Luncheoning with “Roz”
CHAPTER SIXTEEN
CALLED TO THE COLORS
1941–1945
The end of mighty Metronome • My need of a change • Finances • A girl’s best
friend is her mother • Making the rounds as a star • I retire from motion pictures • War!
I do my bit • Momma becomes San Diego’s most famous hostess • I win the Navy E!
THE DÉMISE OF MY MIGHTY METRONOME, following on the very heels of my beloved husband’s tragic death at sea and the disappearance of my dear mother, came as a severe blow. With bailiffs all over the “lot,” moving scenery, cataloguing settings, costumes, “props”—even the desks, typewriters and pencils in the offices!—I was helpless. I tried to put up a fight, for I am not a woman who takes many things lying down. But it was useless. All of the legal advisors I sought out said the same thing. Mighty Metronome, once the greatest film studio in the world, was bankrupt and in the hands of the receivers. Momma, who had complete charge of the finances, who could answer all of the questions as to the whereabouts of millions of dollars’ worth of assets, was nowhere to be found. I would have to give in gracefully to the venal tradesmen and the socialis
tic government forces that willfully set about to destroy the fountainhead of so much beauty. The studio, the theatres— Buchsbaum’s Baghdad in New York, the Bessarabian in Los Angeles, the Bacchanalia in Chicago, two dozen in all, each more lavish and imposing than the last—beautiful Belleville in the desert (which I had planned to turn into an Egyptian real-estate subdivision at a later date), even Château Belletch, and its lovely antique French furniture, were impounded. All was lost save my poor wardrobe and the insurance money for Letch’s precious life and the bonnie Belle de Mer . As for my jewels, they had simply “disappeared” when the “cutthroats” from the marshal’s office came to wrench them from me.

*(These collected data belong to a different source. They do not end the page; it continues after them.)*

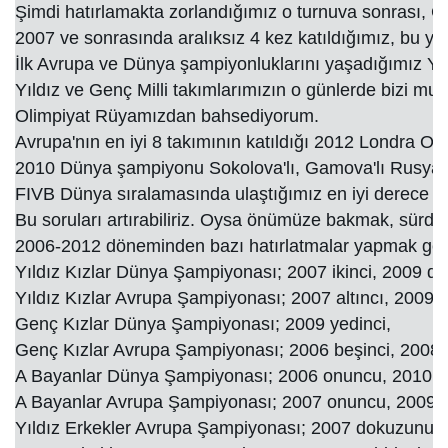
Şimdi hatırlamakta zorlandığımız o turnuva sonrası, Gr
2007 ve sonrasında aralıksız 4 kez katıldığımız, bu yıl
İlk Avrupa ve Dünya şampiyonluklarını yaşadığımız Yıld
Yıldız ve Genç Milli takımlarımızın o günlerde bizi m
Olimpiyat Rüyamızdan bahsediyorum.

Avrupa'nın en iyi 8 takımının katıldığı 2012 Londra Ol
2010 Dünya şampiyonu Sokolova'lı, Gamova'lı Rusya'yı 
FIVB Dünya sıralamasında ulaştığımız en iyi derece ola
Bu soruları artırabiliriz. Oysa önümüze bakmak, sürdürü
2006-2012 döneminden bazı hatırlatmalar yapmak gere
Yıldız Kızlar Dünya Şampiyonası; 2007 ikinci, 2009 d
Yıldız Kızlar Avrupa Şampiyonası; 2007 altıncı, 2009 b
Genç Kızlar Dünya Şampiyonası; 2009 yedinci,

Genç Kızlar Avrupa Şampiyonası; 2006 beşinci, 2008 
A Bayanlar Dünya Şampiyonası; 2006 onuncu, 2010 alt
A Bayanlar Avrupa Şampiyonası; 2007 onuncu, 2009 be
Yıldız Erkekler Avrupa Şampiyonası; 2007 dokuzunu, 20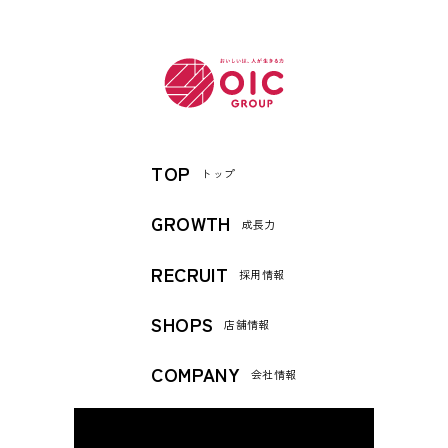
TOP
トップ
GROWTH
成長力
RECRUIT
採用情報
SHOPS
店舗情報
COMPANY
会社情報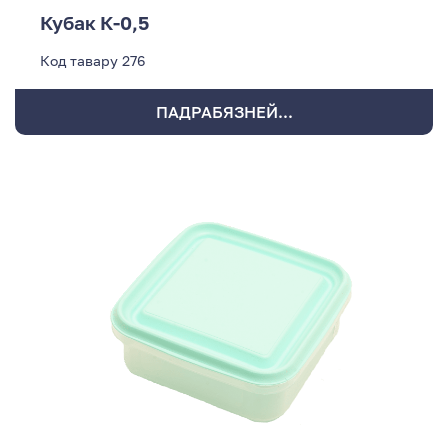
Кубак К-0,5
Код тавару
276
ПАДРАБЯЗНЕЙ...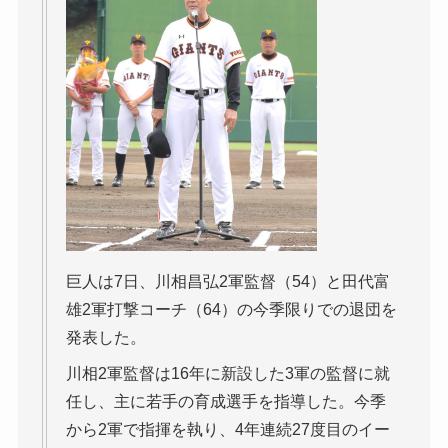
巨人は7日、川相昌弘2軍監督（54）と田代富
雄2軍打撃コーチ（64）の今季限りでの退団を
発表した。
川相2軍監督は16年に新設した3軍の監督に就
任し、主に若手の育成選手を指導した。今季
から2軍で指揮を執り、4年連続27度目のイー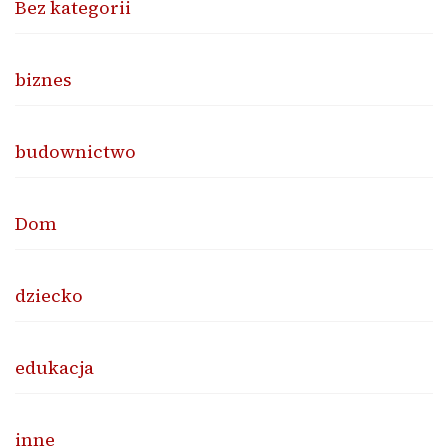
Bez kategorii
biznes
budownictwo
Dom
dziecko
edukacja
inne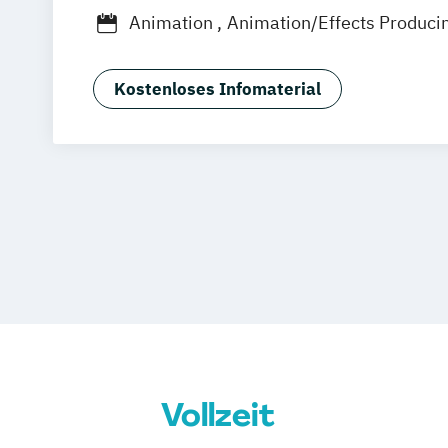
Animation
Animation/Effects Produci
Interaktive Medien
Technical Directin
Kostenloses Infomaterial
Vollzeit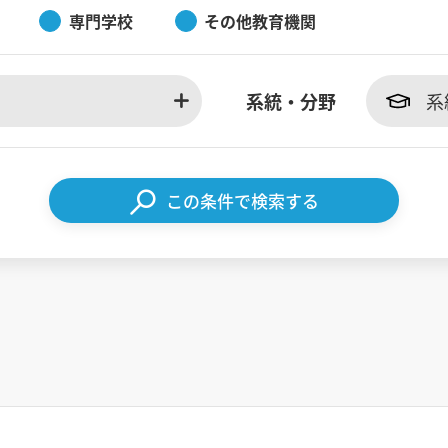
専門学校
その他教育機関
系統・分野
系
この条件で検索する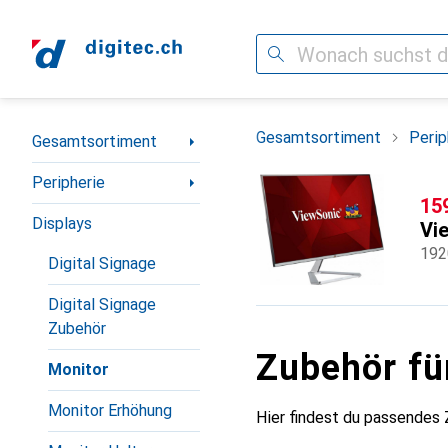
Suche
Navigation nach Kategorien
Gesamtsortiment
Perip
Gesamtsortiment
Peripherie
CH
15
Displays
Vi
192
Digital Signage
Digital Signage
Zubehör
Zubehör f
Monitor
Monitor Erhöhung
Hier findest du passendes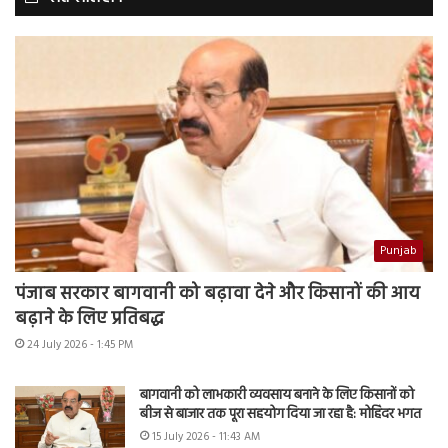
Punjab
पंजाब सरकार बागवानी को बढ़ावा देने और किसानों की आय
बढ़ाने के लिए प्रतिबद्ध
24 July 2026 - 1:45 PM
बागवानी को लाभकारी व्यवसाय बनाने के लिए किसानों को
बीज से बाजार तक पूरा सहयोग दिया जा रहा है: मोहिंदर भगत
15 July 2026 - 11:43 AM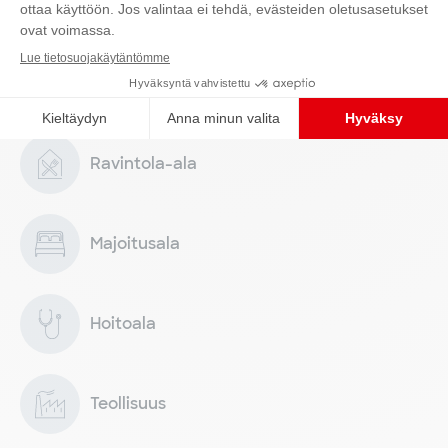
Toimialat
Ravintola-ala
Majoitusala
Hoitoala
Teollisuus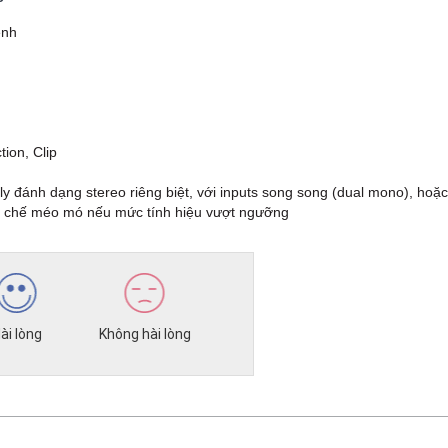
ênh
ion, Clip
ly đánh dạng stereo riêng biệt, với inputs song song (dual mono), ho
hạn chế méo mó nếu mức tính hiệu vượt ngưỡng
ài lòng
Không hài lòng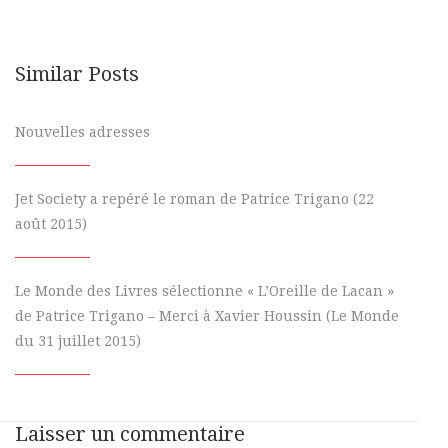
Similar Posts
Nouvelles adresses
Jet Society a repéré le roman de Patrice Trigano (22
août 2015)
Le Monde des Livres sélectionne « L’Oreille de Lacan »
de Patrice Trigano – Merci à Xavier Houssin (Le Monde
du 31 juillet 2015)
Laisser un commentaire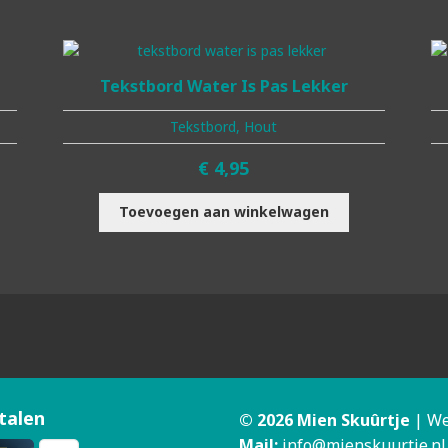
Tekstbord Water Is Pas Lekker
Tekstbord, Hout
€
4,95
Toevoegen aan winkelwagen
talen
© 2026 Mien Skuûrtje
| We
Mail:
info@mienskuurtje.nl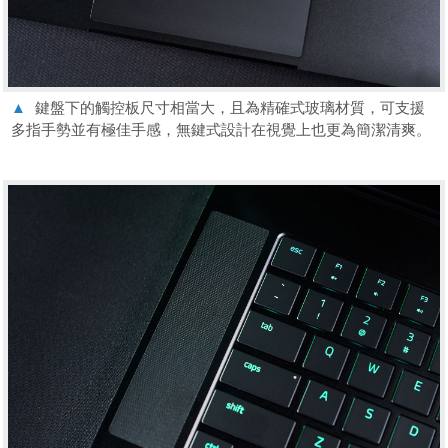
▲
鍵盤下的觸控板尺寸相當大，且為精確式玻璃材質，可支援
多指手勢並有極佳手感，無鍵式設計在視覺上也更為簡潔清爽。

Everything was gone save my contribution to Art. As Dudley du Pont and Carstairs Bagley said, while comforting me, “The greatest moments of your life are in the can.” How true! Though everything might be gone, the unforgettable films I made had all been immortalized on celluloid and were there in neat rows of round tin cans to thrill the world for years to come. A screen actress’ life does have its rewards!